If I have to choke down another Thin Mint or Tagalong, I’ll slit my wrist with my staple remover. (Okay, if you hold a gun to my head I could still eat a Samoa, those lumpy ones covered in caramel, toasted coconut and a chocolate stripe). Mercifully those entrepreneurial little Girl Scouts have come up with a new flavor for 2010, the Thank U Berry Munch -- with a lame-ass pun like that, it has to be good. They’re described as delightfully tart, hearty cookies sweetened with creamy, white fudge chips. I guess I’ll order a box, and like I do every year, throw them in my garbage can. Then around 3 o’clock they’ll magically make their way back onto my desk, and next thing I know someone has eaten every single cookie and left crumbs on my upper lip.
As much as I hate cookie harassment, at least I know my money is going to a good cause.
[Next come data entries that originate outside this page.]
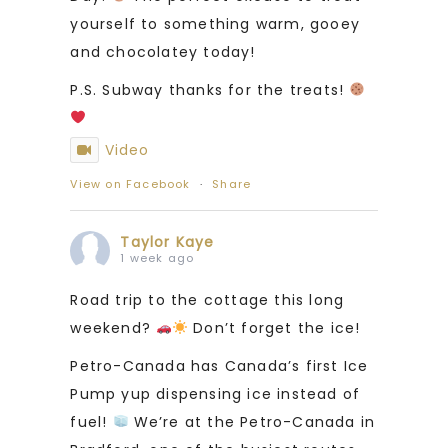
yourself to something warm, gooey
and chocolatey today!
P.S. Subway thanks for the treats!
Video
View on Facebook
·
Share
Taylor Kaye
1 week ago
Road trip to the cottage this long
weekend?
Don’t forget the ice!
Petro-Canada has Canada’s first Ice
Pump yup dispensing ice instead of
fuel!
We’re at the Petro-Canada in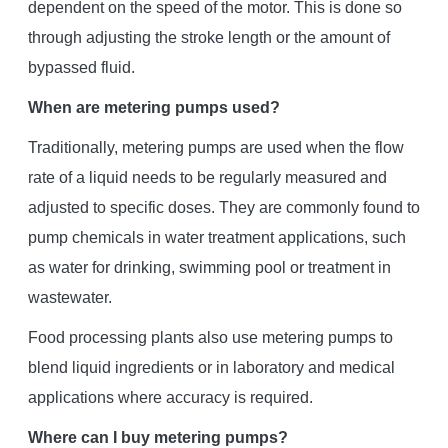
dependent on the speed of the motor. This is done so
through adjusting the stroke length or the amount of
bypassed fluid.
When are metering pumps used?
Traditionally, metering pumps are used when the flow
rate of a liquid needs to be regularly measured and
adjusted to specific doses. They are commonly found to
pump chemicals in water treatment applications, such
as water for drinking, swimming pool or treatment in
wastewater.
Food processing plants also use metering pumps to
blend liquid ingredients or in laboratory and medical
applications where accuracy is required.
Where can I buy metering pumps?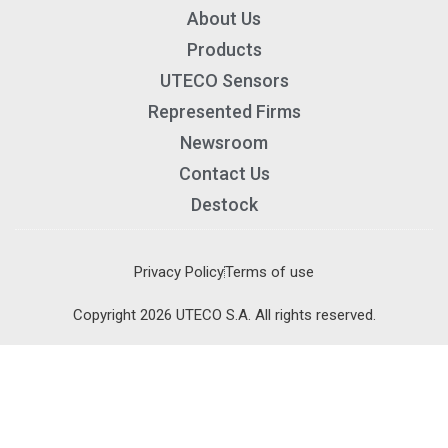
About Us
Products
UTECO Sensors
Represented Firms
Newsroom
Contact Us
Destock
Privacy Policy
Terms of use
×
×
Copyright 2026 UTECO S.A. All rights reserved.
Cart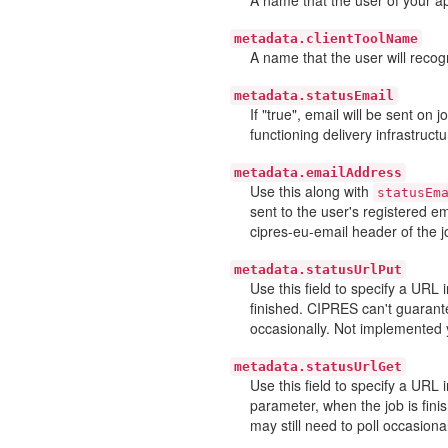
metadata.clientToolName
A name that the user will recogn
metadata.statusEmail
If "true", email will be sent on
functioning delivery infrastructu
metadata.emailAddress
Use this along with
statusEm
sent to the user's registered e
cipres-eu-email header of the j
metadata.statusUrlPut
Use this field to specify a URL
finished. CIPRES can't guarante
occasionally. Not implemented 
metadata.statusUrlGet
Use this field to specify a URL
parameter, when the job is fini
may still need to poll occasiona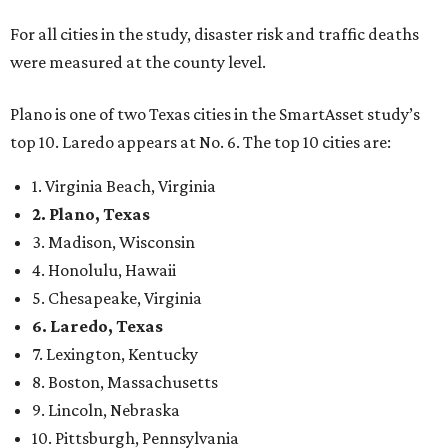
For all cities in the study, disaster risk and traffic deaths
were measured at the county level.
Plano is one of two Texas cities in the SmartAsset study’s
top 10. Laredo appears at No. 6. The top 10 cities are:
1. Virginia Beach, Virginia
2. Plano, Texas
3. Madison, Wisconsin
4. Honolulu, Hawaii
5. Chesapeake, Virginia
6. Laredo, Texas
7. Lexington, Kentucky
8. Boston, Massachusetts
9. Lincoln, Nebraska
10. Pittsburgh, Pennsylvania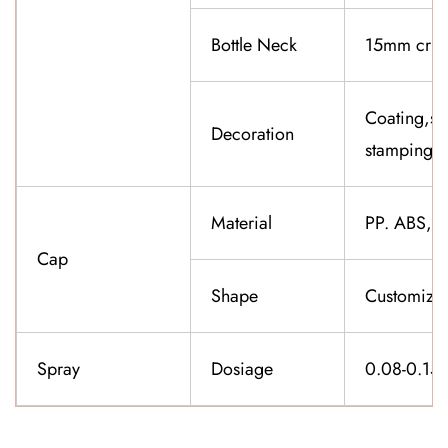
Bottle Neck
15mm cri
Coating,sil
Decoration
stamping,f
Material
PP. ABS,K
Cap
Shape
Customiza
Spray
Dosiage
0.08-0.15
Unlike when I buy illegal diet drugs from Mexico where I could possibly be funding an Al Qaeda resistance cell – but what’s a chubby girl to do? I’m grateful for Girl Scouts because you gotta hand it to them, those little girls know how to make a buck and hopefully, at the end of the cookie selling season, my backside won’t end up looking like a huge, lumpy Samoa.
That’s why I’m grateful for Girl Scouts.